We all recall the 9,000 cane fires in Central America last year, the smoke reaching Texas, the closure of international airports. . . and I can actually see a sugar cane field in flames as I write. But organic cane is not burned to rid it of its leaves. Instead workers use machetes to trim them off. We have a dream that the skies will become clear again, that regional organic agricultural supply industries will prosper, and that the soils will come back to life. Mills will no longer use sixteen chemicals to produce our lily white sugar, but turn out a darker, richer sugar that uses no harmful substances in its production. We believe this will motivate farmers to grow vegetables organically also.

In our dream our cooking fuel made from cane residue will also be free of residual chemicals, and we will be able to market it as organic fuel logs!

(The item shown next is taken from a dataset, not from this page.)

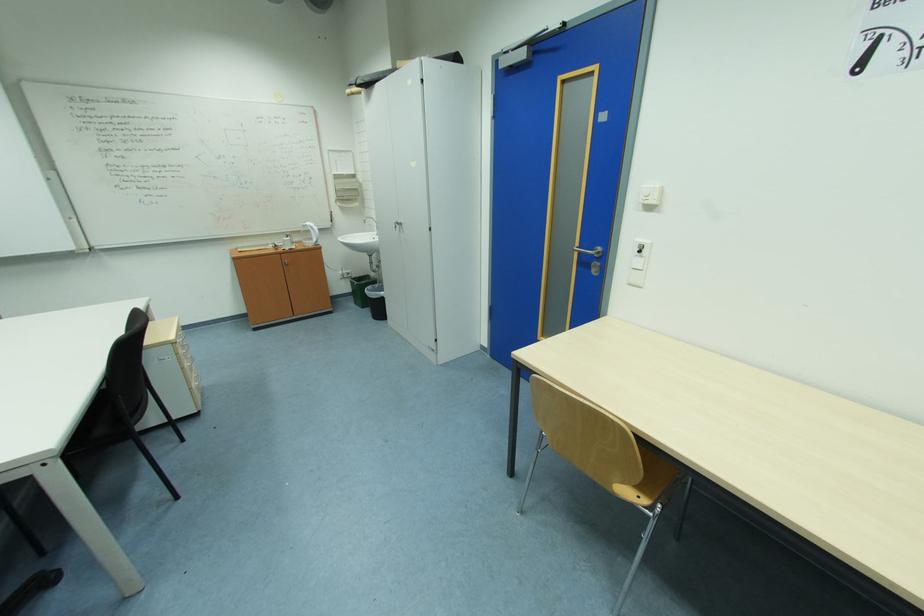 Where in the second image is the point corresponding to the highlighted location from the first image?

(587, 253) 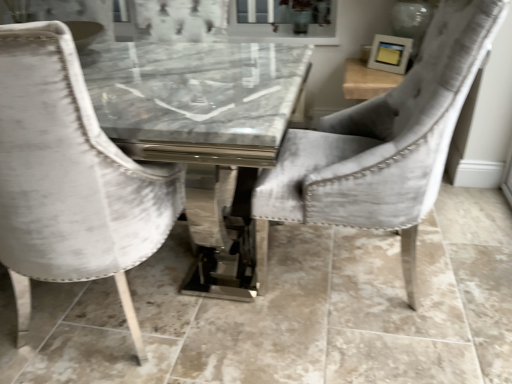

It is a win-win vision that depends on you, the people of the United States, to request and buy organic sugar from Central America. We believe that together we can do it. It is our Creator's mandate to cease this dead-end cycle of ruin.

More good news: We had our first church retreat here in the hacienda over the last two days. There were 27 young people and four adults here from a Baptist church in San Martin, near San Salvador. They hiked in the forest reserve, rode horses, watched us making fuel logs from bagasse, cooked with bagasse logs and took some logs to show off in San Martin, played soccer on the beautiful fields in the park, splished and splashed for many hours in the newly activated swimming pool, paid for food and lodging here, listened to stories of the war (lest we forget), and sang songs and hymns late into the night.

It was a great "first" for the co-op that owns the hacienda to realize all Colima has to offer. The experience generated both good feelings and income. Last week an older gentleman demonstrated for me the posturing that was expected when one greeted Don Francisco, the last patron of the hacienda. He put one arm across his chest and with the other lowered his hat over his heart. He dropped his head forward. In those days, when Don Francisco's cooks handed out big, fat tortillas to the workers lined up outside the hacienda's walls, it did seem that Don Francisco had everything and they had nothing. We remember when we first arrived here, the people all told us there was nothing here in Colima. "We are poor and ignorant and have nothing to offer,"echoing the legacy of feudalism. But we believe all that is changing. We feel more and more at home here and as 1999 draws to a close, very grateful for the privilege of working in partnership with God and God's people here in El Salvador.